God, Raphael, Neha is a warrior goddess.
Yes, Raphael said. She is also a Queen. That is her duality.
It was the warrior goddess who touched her hand to Ibrahim’s bruise-blackened and swollen face. “Who did this?” Her voice was a whip of fury, her wings aglow.
And Raphael realized that Neha hadn’t actually seen the beaten man’s face until now.
Aodhan, who’d come to stand behind Elena and Raphael, quietly filled them in. “Valerius recognized Ibrahim from Neha’s court. He was a respected scholar, one much in Neha’s favor until he came to join the Luminata.”
No one answered Neha.
Rising to her feet, the Archangel of India stared at Raphael. “You know the answer.”
“I know some of it.” He began to speak, starting with the fear that strangled the nearest township.
“They are mortals,” Charisemnon interrupted, and for once, his view wasn’t an outlier.

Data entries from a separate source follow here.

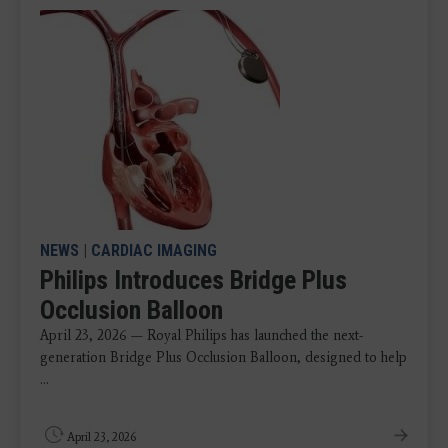
NEWS
|
CARDIAC IMAGING
Philips Introduces Bridge Plus
Occlusion Balloon
April 23, 2026 — Royal Philips has launched the next-
generation Bridge Plus Occlusion Balloon, designed to help
...
April 23, 2026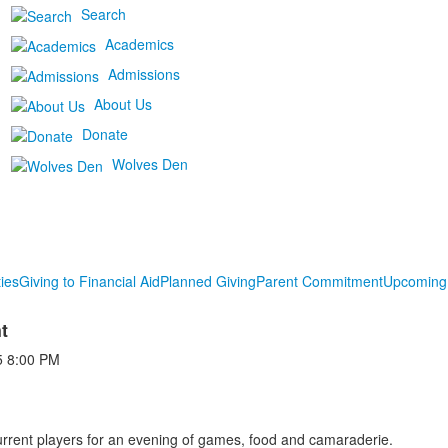
Search
Academics
Admissions
About Us
Donate
Wolves Den
ies
Giving to Financial Aid
Planned Giving
Parent Commitment
Upcoming
t
5
8:00 PM
rrent players for an evening of games, food and camaraderie.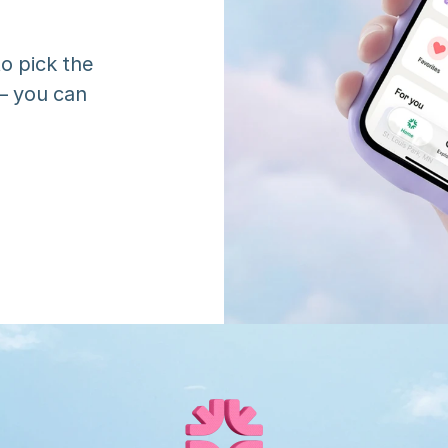
o pick the 
 you can 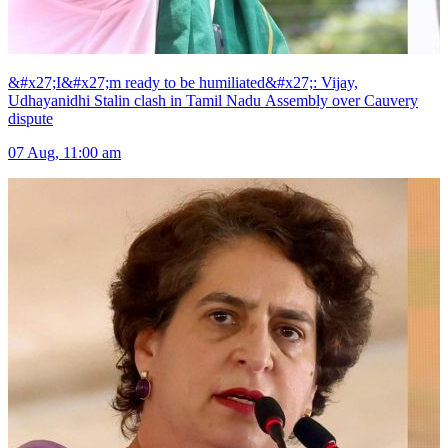
&#x27;I&#x27;m ready to be humiliated&#x27;: Vijay,
Udhayanidhi Stalin clash in Tamil Nadu Assembly over Cauvery
dispute
07 Aug, 11:00 am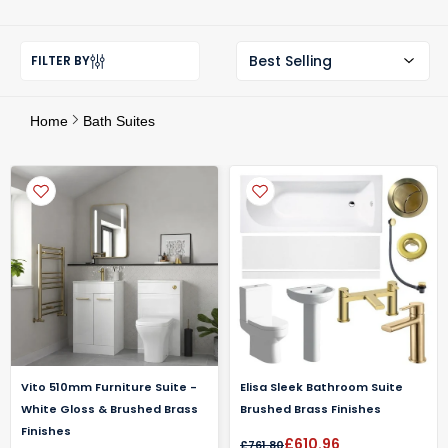
FILTER BY
Home
Bath Suites
Vito 510mm Furniture Suite -
Elisa Sleek Bathroom Suite
White Gloss & Brushed Brass
Brushed Brass Finishes
Finishes
£610.96
£761.80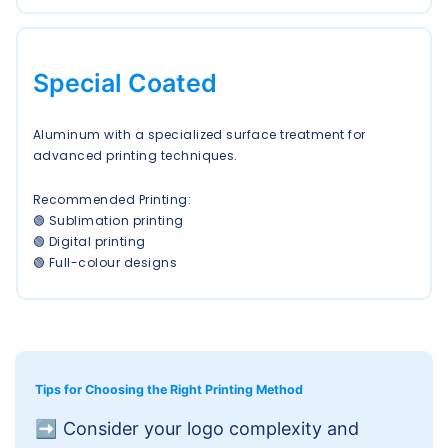
Special Coated
Aluminum with a specialized surface treatment for
advanced printing techniques.
Recommended Printing:
🟢 Sublimation printing
🟢 Digital printing
🟢 Full-colour designs
Tips for Choosing the Right Printing Method
➡️
Consider your logo complexity and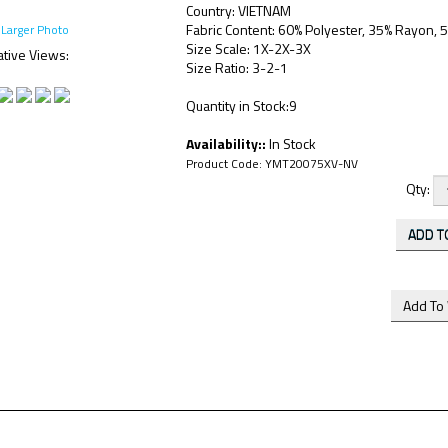
Country: VIETNAM
Fabric Content: 60% Polyester, 35% Rayon,
Larger Photo
Size Scale: 1X-2X-3X
ative Views:
Size Ratio: 3-2-1
Quantity in Stock:9
Availability::
In Stock
Product Code:
YMT20075XV-NV
Qty: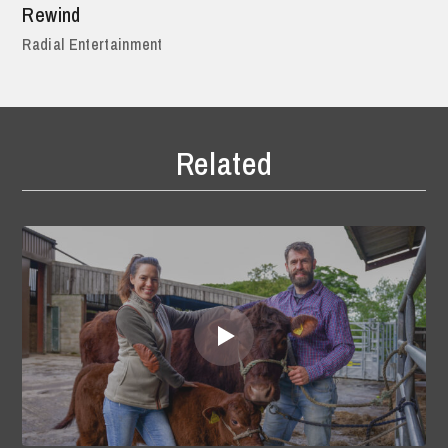
Rewind
Radial Entertainment
Related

Raphael had once been part of that group, believing a life that was over in a firefly flicker had no relevance to him. He’d forgotten that Dmitri had once been mortal, the years having jaded him. Until a hunter faced him down with a foolish courage that dug its way into his heart. As he fell with Elena’s broken body in New York, he’d known there would be no one else like Elena in all his existence, her firefly flicker a dazzling light that had marked him, branded him forever.
“It is natural that they should fear their masters,” Michaela added with a mocking smile directed at Elena. “Such is the way of the world.”
Raphael felt Elena bristle, but his hunter was no green youth; she faced the archangel with expressionless calm. “Yes, they are mortals,” he said. “But those mortals are not the Luminata’s to rule. Or did you cede them the right to their own fiefdom?” The latter question, he directed to Charisemnon.
The Archangel of Northern Africa narrowed his eyes. “Morocco is mine. Lumia and Lumia alone is theirs.”
Leaving the other man to consider that fact, Raphael then spoke about what the Cadre would consider the most egregious crime. “Using the shield of seeking luminescence, the Luminata—at least a certain percentage of them—have been living a life free of all oversight. These men do not consider themselves as having to respect the boundaries we have laid down for all angelkind. They believe themselves above the Cadre.”
The wings of every archangel in the circle began to glow.